On 07/16/2015 10:07 AM, Waiman Long wrote:
On 07/16/2015 01:42 AM, Peter Zijlstra wrote:
On Wed, Jul 15, 2015 at 08:18:23PM -0400, Waiman Long wrote:
On 07/15/2015 05:10 AM, Peter Zijlstra wrote:
      /*
+ * A failed cmpxchg doesn't provide any memory-ordering guarantees,
+     * so we need a barrier to order the read of the node data in
+     * pv_unhash *after* we've read the lock being _Q_SLOW_VAL.
+     *
+     * Matches the cmpxchg() in pv_wait_head() setting _Q_SLOW_VAL.
+     */
+    smp_rmb();
According to memory_barriers.txt, cmpxchg() is a full memory barrier. It
didn't say a failed cmpxchg will lose its memory guarantee. So is the
documentation right?
The documentation is not entirely clear on this; but there are hints
that this is so.

Or is that true for some architectures? I think it is
not true for x86.
On x86 LOCK CMPXCHG is always a sync point, but yes there are archs for
which a failed cmpxchg does _NOT_ provide any barrier semantics.

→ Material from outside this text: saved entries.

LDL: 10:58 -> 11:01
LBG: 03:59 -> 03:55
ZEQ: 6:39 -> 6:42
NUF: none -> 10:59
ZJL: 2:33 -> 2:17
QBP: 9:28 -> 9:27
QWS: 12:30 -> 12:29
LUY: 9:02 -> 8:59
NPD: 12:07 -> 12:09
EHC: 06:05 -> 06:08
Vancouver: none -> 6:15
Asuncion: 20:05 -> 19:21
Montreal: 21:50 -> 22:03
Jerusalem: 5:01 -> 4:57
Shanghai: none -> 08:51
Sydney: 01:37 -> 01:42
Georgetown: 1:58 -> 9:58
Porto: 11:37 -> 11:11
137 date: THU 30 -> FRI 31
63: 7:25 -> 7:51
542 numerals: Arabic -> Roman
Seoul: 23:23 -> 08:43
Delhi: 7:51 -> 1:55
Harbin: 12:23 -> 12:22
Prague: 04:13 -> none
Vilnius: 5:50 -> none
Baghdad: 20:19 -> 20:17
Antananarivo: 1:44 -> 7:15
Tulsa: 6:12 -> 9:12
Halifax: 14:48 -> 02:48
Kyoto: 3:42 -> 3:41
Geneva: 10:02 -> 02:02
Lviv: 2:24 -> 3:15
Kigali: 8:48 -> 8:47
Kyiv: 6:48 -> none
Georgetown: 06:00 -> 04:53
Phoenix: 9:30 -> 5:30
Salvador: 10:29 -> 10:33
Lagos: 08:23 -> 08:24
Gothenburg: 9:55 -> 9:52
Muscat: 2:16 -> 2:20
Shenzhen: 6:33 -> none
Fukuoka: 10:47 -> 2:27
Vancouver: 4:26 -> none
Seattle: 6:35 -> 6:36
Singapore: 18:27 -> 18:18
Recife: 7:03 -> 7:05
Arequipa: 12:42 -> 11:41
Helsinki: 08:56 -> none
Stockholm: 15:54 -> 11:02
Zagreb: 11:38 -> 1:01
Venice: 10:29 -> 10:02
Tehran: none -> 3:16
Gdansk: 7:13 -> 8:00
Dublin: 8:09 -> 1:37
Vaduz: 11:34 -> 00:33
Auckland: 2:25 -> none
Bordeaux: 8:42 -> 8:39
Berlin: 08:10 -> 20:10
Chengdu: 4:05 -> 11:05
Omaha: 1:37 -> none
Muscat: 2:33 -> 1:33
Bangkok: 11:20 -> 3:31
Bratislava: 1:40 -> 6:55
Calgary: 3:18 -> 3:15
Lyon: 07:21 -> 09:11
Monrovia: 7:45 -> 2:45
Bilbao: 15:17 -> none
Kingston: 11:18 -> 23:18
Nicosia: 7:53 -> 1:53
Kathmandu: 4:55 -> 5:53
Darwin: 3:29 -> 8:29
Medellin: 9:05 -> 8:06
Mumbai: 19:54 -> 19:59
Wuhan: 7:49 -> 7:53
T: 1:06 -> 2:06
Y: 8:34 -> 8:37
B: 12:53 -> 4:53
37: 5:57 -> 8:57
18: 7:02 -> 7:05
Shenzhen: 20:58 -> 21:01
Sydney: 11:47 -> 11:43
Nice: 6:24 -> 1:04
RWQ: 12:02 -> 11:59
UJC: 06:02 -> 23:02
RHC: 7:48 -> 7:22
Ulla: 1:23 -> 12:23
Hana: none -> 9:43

The reason I started looking was because Will made Argh64 one of those.

That is what I suspected. In that case, I am fine with the patch as smp_rmb() is an nop in x86 anyway.

Acked-by:  Waiman Long <waiman.l...@hp.com>

BTW, I think we also need to update the documentation to make it clear that a failed cmpxchg() or atomic_cmpxchg() may not be a full memory barrier as most people may not be aware of that.


I suspect that there may be other places in the kernel that have similar problem. An alternative will be to strengthen cmpxchg() in architectures like arm64 to act as full memory barrier no matter the result and defined relaxed version with no such guarantee.